**Instructions for the task:**
Your task is to copy each line of the records that includes the string "Formation".

**Data excerpts:**
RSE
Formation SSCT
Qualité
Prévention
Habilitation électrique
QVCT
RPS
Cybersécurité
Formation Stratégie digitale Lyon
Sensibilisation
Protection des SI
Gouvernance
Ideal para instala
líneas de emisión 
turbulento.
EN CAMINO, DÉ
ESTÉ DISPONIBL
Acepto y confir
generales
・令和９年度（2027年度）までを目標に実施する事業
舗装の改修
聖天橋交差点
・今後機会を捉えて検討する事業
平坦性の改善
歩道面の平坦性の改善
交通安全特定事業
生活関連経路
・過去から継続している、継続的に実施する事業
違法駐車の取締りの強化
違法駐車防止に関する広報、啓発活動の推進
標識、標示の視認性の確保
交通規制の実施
==
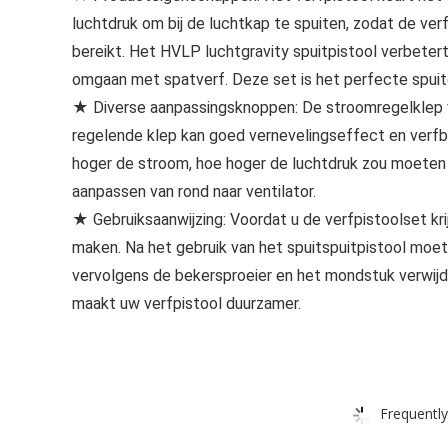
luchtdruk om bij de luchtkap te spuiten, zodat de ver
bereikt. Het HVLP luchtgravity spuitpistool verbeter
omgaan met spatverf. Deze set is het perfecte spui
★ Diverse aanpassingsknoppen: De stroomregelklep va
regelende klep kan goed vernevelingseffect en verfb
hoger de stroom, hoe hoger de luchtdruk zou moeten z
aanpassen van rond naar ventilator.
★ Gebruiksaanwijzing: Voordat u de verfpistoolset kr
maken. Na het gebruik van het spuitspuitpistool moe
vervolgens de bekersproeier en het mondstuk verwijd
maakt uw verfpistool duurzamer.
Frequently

**Solution for this task:**
Formation SSCT
Formation Stratégie digitale Lyon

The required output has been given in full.